Joseph_Daniel_Zukige writes
"I'm still trying to figure out who is doing what here. It looks like the typical bureaucratic mess, but it looks like NIST, operating under the Help America Vote Act has set up a Technical Guidelines Development Committee to advise the 'independent bipartisan' United States Election Assistance Commission. So, the TGDC is going to hold some public hearings, and they've invited members of the public to help them out: 'One hour will be reserved at the conclusion of each day for members of the public to provide up to five minutes of testimony.'" Read more below, including how to register (today is the deadline) for the meetings, which will take place in central Maryland later this month.
Update: 09/15 18:04 GMT by
T : Irvu writes
"You can submit online comments to NIST's Technical Guidelines process.

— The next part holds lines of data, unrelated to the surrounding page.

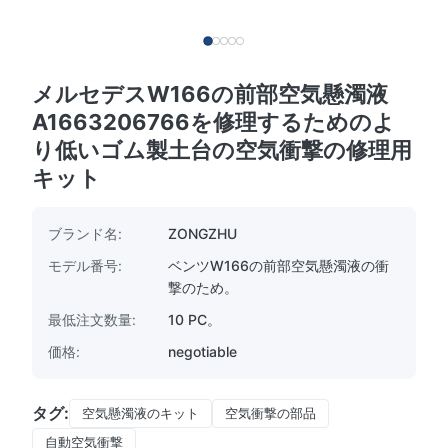
メルセデスW166の前部空気懸濁液
A1663206766を修理するためのよ
り低いゴム製土台の空気衝撃の修理用
キット
ブランド名:
ZONGZHU
モデル番号:
ベンツW166の前部空気懸濁液の衝
撃のため。
最低注文数量:
10 PC。
価格:
negotiable
タグ:
空気懸濁液のキット
空気衝撃の部品
自動空気衝撃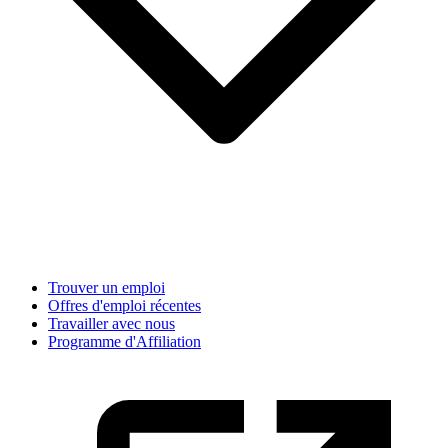
Trouver un emploi
Offres d'emploi récentes
Travailler avec nous
Programme d'Affiliation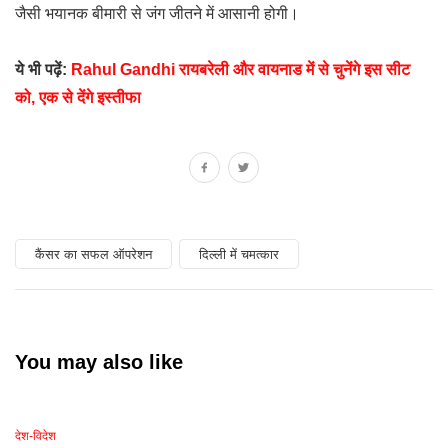
जैसी भयानक बीमारी से जंग जीतने में आसानी होगी।
ये भी पढ़ें:
Rahul Gandhi रायबरेली और वायनाड में से चुनेंगे इस सीट
को, एक से देंगे इस्तीफा
कैंसर का सफल ऑपरेशन
दिल्ली में चमत्कार
You may also like
देश-विदेश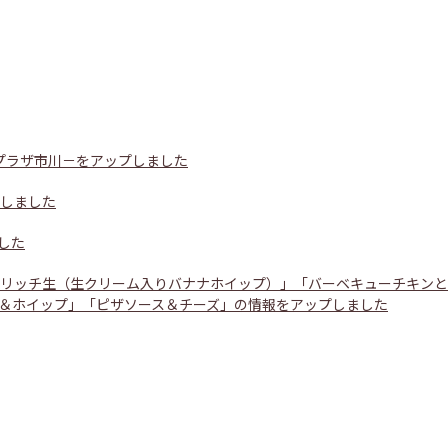
プラザ市川－をアップしました
プしました
した
ろリッチ生（生クリーム入りバナナホイップ）」「バーベキューチキンと
＆ホイップ」「ピザソース＆チーズ」の情報をアップしました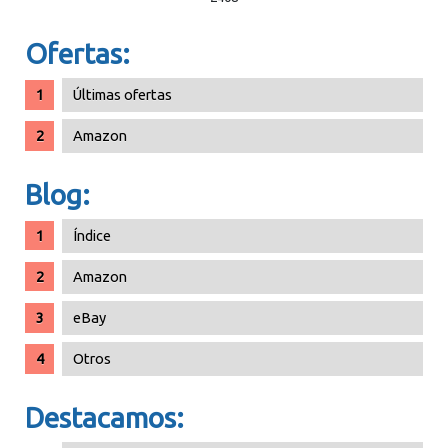
Ofertas:
Últimas ofertas
Amazon
Blog:
Índice
Amazon
eBay
Otros
Destacamos: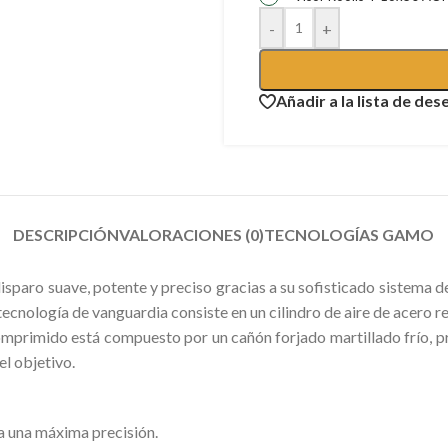
-
+
Añadir a la lista de des
DESCRIPCIÓN
VALORACIONES (0)
TECNOLOGÍAS GAMO
paro suave, potente y preciso gracias a su sofisticado sistema d
tecnología de vanguardia consiste en un cilindro de aire de acero 
comprimido está compuesto por un cañón forjado martillado frío, pr
el objetivo.
ra una máxima precisión.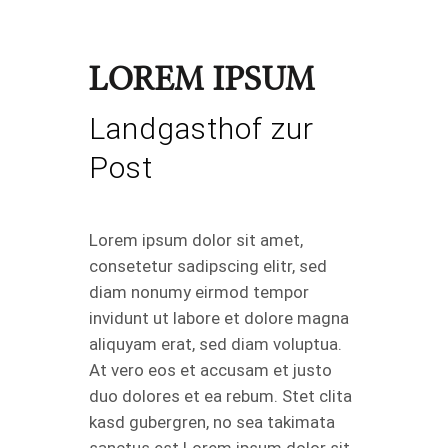
LOREM IPSUM
Landgasthof zur
Post
Lorem ipsum dolor sit amet,
consetetur sadipscing elitr, sed
diam nonumy eirmod tempor
invidunt ut labore et dolore magna
aliquyam erat, sed diam voluptua.
At vero eos et accusam et justo
duo dolores et ea rebum. Stet clita
kasd gubergren, no sea takimata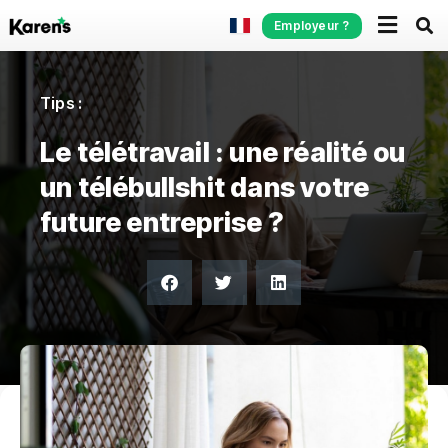
Employeur ?
Tips :
Le télétravail : une réalité ou
un télébullshit dans votre
future entreprise ?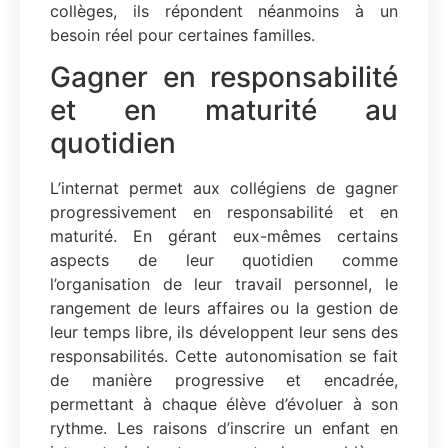
collèges, ils répondent néanmoins à un
besoin réel pour certaines familles.
Gagner en responsabilité
et en maturité au
quotidien
L’internat permet aux collégiens de gagner
progressivement en responsabilité et en
maturité. En gérant eux-mêmes certains
aspects de leur quotidien comme
l’organisation de leur travail personnel, le
rangement de leurs affaires ou la gestion de
leur temps libre, ils développent leur sens des
responsabilités. Cette autonomisation se fait
de manière progressive et encadrée,
permettant à chaque élève d’évoluer à son
rythme. Les raisons d’inscrire un enfant en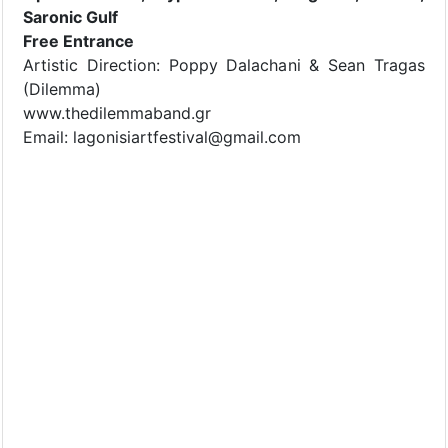
Saronic Gulf
Free Entrance
Artistic Direction: Poppy Dalachani & Sean Tragas
(Dilemma)
www.thedilemmaband.gr
Email: lagonisiartfestival@gmail.com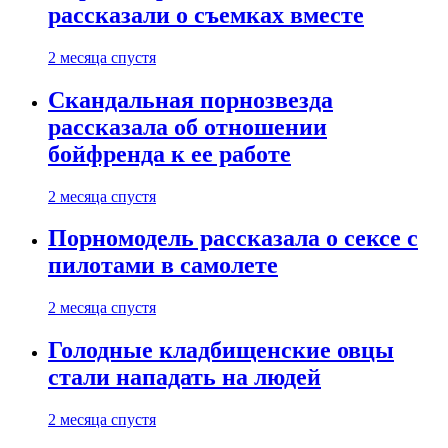
рассказали о съемках вместе
2 месяца спустя
Скандальная порнозвезда
рассказала об отношении
бойфренда к ее работе
2 месяца спустя
Порномодель рассказала о сексе с
пилотами в самолете
2 месяца спустя
Голодные кладбищенские овцы
стали нападать на людей
2 месяца спустя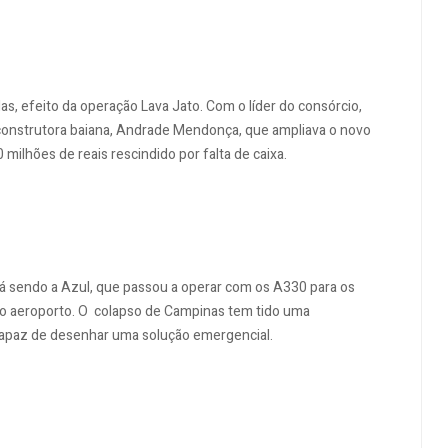
s, efeito da operação Lava Jato. Com o líder do consórcio,
 construtora baiana, Andrade Mendonça, que ampliava o novo
 milhões de reais rescindido por falta de caixa.
tá sendo a Azul, que passou a operar com os A330 para os
o aeroporto. O colapso de Campinas tem tido uma
capaz de desenhar uma solução emergencial.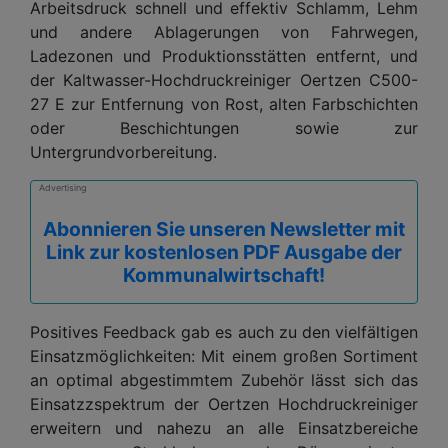
Arbeitsdruck schnell und effektiv Schlamm, Lehm
und andere Ablagerungen von Fahrwegen,
Ladezonen und Produktionsstätten entfernt, und
der Kaltwasser-Hochdruckreiniger Oertzen C500-
27 E zur Entfernung von Rost, alten Farbschichten
oder Beschichtun­gen sowie zur
Untergrundvorbereitung.
Advertising
Abonnieren Sie unseren Newsletter mit
Link zur kostenlosen PDF Ausgabe der
Kommunalwirtschaft!
Positives Feedback gab es auch zu den vielfältigen
Einsatzmöglichkeiten: Mit einem großen Sortiment
an optimal abgestimmtem Zubehör lässt sich das
Einsatzzspektrum der Oertzen Hochdruckreiniger
erweitern und nahezu an alle Einsatzbereiche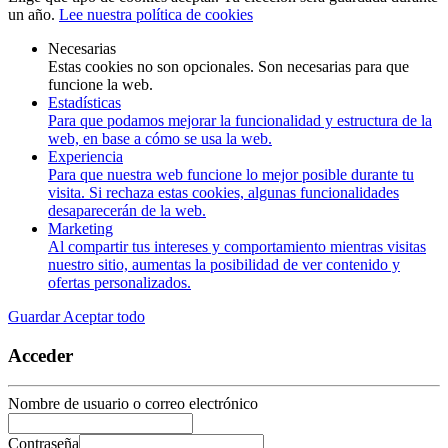
un año.
Lee nuestra política de cookies
Necesarias
Estas cookies no son opcionales. Son necesarias para que
funcione la web.
Estadísticas
Para que podamos mejorar la funcionalidad y estructura de la
web, en base a cómo se usa la web.
Experiencia
Para que nuestra web funcione lo mejor posible durante tu
visita. Si rechaza estas cookies, algunas funcionalidades
desaparecerán de la web.
Marketing
Al compartir tus intereses y comportamiento mientras visitas
nuestro sitio, aumentas la posibilidad de ver contenido y
ofertas personalizados.
Guardar
Aceptar todo
Acceder
Nombre de usuario o correo electrónico
Contraseña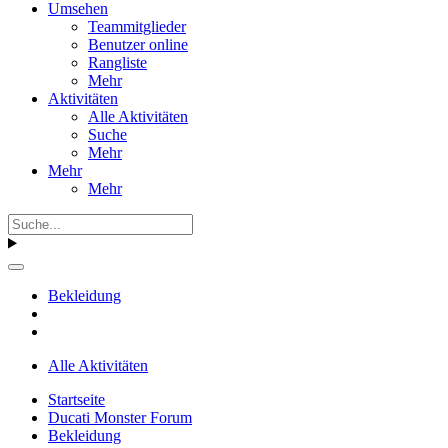
Umsehen
Teammitglieder
Benutzer online
Rangliste
Mehr
Aktivitäten
Alle Aktivitäten
Suche
Mehr
Mehr
Mehr
Bekleidung
Alle Aktivitäten
Startseite
Ducati Monster Forum
Bekleidung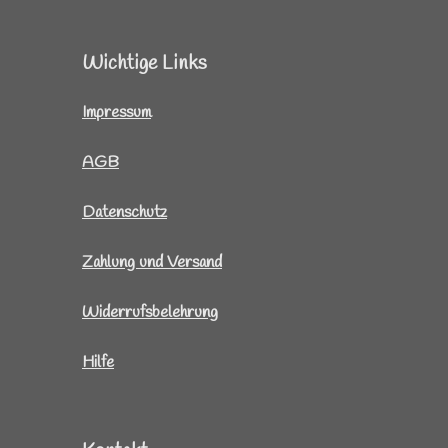
Wichtige Links
I
mpressum
AGB
Datenschutz
Zahlung und Versand
Widerrufsbelehrung
Hilfe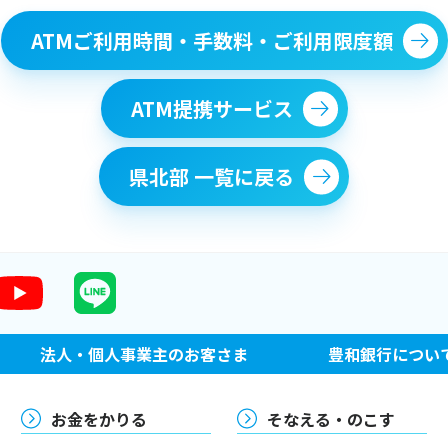
ATMご利用時間・手数料・ご利用限度額
ATM提携サービス
県北部 一覧に戻る
法人・個人事業主のお客さま
豊和銀行につい
お金をかりる
そなえる・のこす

The link is here. Just click on the link marked 'Submit Comments or Position Statements.' Alternately you can e-mail your comments to vote@nist.gov."
Joseph_Daniel_Zukige continues "I can't make it. (Very long drive across a very deep ocean, or plane tickets I can't afford.) Twelve people per session is not going to allow a lot of people to testify. I'm sure Microsoft has someone going to sell a MSWxx based voting machine. I hope somebody from the EFF is going. Think it would be possible to pack this thing with enough Slashdot geeks to convince the government at least that electronic voting absolutely requires a human-readable ballot to be produced?" The meetings are taking place on the 20th through 22nd of this month; you have only until 5 p.m. today to register, though.
From the linked PDF: "The meetings will be held at the National Institute of Standards and Technology North Campus, 820 West Diamond Avenue, Room 152, Gaithersburg, MD."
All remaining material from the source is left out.